Sienna Miller also delivers her best performance as Taya, Kyle’s wife. It would have been so easy for this character to fall into a cardboard stock character. We’ve all seen the frustrated wife left behind by a hero before. Hell, just watch a couple of episodes of Army Wives to find out how quickly that can become boring. Miller gives us an angst and emotion that ends up matching the power of Cooper when they are together. Any less actress or director would have had the wife in the shadow of such a powerful character. She’s not in the film a lot; after all, this is about a sniper, and we need to see him do what he does best. Still, she makes the most of the screen time she’s given, and it only strengthens the Cooper performance as a result.
When we see Kyle at work, Eastwood does a wonderful job of building on our anticipation. He never rushes the scene. We find ourselves on that rooftop matching Kyle’s calculated breath and concise movements. Actor and director know how to make us wait just long enough to share in the consequences of each shot. A lesser pair would have rushed the scenes in order to keep the adrenaline going. In the end the adrenaline does indeed deliver, and you’ll find out just how little “action” was necessary to deliver the “hit”.

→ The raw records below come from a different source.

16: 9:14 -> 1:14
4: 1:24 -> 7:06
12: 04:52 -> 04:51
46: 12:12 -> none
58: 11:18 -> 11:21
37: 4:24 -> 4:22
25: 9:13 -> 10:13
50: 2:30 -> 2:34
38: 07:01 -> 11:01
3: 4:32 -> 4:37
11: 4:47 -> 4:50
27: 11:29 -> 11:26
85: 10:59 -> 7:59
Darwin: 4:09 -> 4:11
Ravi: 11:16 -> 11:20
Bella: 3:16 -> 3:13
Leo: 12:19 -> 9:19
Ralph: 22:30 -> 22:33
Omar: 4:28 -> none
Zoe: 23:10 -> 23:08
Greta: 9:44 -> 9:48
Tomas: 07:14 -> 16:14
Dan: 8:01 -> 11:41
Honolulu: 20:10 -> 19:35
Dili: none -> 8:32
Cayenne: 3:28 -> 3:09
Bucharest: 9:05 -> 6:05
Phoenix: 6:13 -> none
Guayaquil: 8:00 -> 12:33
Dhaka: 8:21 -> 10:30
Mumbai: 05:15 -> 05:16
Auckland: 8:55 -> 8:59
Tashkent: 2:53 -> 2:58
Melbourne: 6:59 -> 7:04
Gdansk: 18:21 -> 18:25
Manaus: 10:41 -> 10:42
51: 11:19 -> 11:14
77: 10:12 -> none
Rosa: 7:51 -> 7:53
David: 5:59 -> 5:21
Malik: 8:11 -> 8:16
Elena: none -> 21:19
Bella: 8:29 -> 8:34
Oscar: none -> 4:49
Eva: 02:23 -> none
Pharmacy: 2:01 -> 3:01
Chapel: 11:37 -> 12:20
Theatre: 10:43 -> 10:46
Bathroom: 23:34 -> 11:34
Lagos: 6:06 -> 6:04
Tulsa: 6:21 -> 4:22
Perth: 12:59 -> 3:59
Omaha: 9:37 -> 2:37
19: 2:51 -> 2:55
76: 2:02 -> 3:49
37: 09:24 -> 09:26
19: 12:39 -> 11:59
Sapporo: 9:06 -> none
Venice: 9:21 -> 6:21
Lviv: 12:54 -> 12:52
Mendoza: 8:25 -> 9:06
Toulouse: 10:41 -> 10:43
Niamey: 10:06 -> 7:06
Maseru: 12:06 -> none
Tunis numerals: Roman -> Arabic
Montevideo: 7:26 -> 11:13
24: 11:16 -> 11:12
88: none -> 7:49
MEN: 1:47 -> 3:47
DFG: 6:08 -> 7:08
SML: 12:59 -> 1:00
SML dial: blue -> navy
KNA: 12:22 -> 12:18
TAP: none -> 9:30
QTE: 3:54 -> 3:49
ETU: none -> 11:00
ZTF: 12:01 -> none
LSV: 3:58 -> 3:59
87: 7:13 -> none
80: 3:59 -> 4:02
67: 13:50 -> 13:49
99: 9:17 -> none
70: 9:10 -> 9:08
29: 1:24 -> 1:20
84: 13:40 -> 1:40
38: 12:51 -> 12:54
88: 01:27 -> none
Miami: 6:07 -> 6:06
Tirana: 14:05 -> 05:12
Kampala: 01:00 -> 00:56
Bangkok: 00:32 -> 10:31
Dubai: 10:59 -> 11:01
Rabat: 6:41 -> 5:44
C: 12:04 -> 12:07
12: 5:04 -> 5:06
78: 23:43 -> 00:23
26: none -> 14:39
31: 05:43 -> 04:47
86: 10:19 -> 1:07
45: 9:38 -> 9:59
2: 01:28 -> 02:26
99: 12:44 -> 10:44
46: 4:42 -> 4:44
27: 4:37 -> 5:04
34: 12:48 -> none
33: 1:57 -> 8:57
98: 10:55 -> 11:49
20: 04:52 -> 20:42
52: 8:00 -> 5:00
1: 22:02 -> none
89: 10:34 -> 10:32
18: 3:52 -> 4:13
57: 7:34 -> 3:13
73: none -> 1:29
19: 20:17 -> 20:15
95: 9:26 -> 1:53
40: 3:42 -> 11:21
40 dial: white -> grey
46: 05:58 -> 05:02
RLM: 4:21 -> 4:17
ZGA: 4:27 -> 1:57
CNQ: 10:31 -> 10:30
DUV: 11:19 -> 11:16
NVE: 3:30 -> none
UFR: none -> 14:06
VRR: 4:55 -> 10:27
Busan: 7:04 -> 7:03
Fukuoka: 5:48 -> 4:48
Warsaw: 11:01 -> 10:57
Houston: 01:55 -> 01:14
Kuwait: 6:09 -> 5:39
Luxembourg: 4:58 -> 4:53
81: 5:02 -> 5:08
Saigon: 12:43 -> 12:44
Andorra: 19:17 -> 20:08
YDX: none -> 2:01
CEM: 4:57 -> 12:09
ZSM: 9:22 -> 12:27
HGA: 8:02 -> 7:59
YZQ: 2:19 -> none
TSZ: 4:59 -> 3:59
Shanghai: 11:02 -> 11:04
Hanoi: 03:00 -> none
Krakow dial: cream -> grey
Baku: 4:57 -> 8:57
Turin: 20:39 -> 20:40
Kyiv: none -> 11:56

War is more than hell. War is making the tough choices and finding honor in another person’s death. As strange and twisted as that might sound, it’s the message American Sniper delivers to perfection. Kyle believes, and rightly so, that each death meant many more lived. He tells a doctor that he’s completely prepared to meet his creator and answer for each shot he took. It’s unfortunate that he found himself in that position sooner than he should have. American Sniper will keep his memory alive. It’s a fitting tribute and some of the most compelling moments on film you will encounter. There are other Chris Kyles out there. “Looks like plenty soldiers need saving.”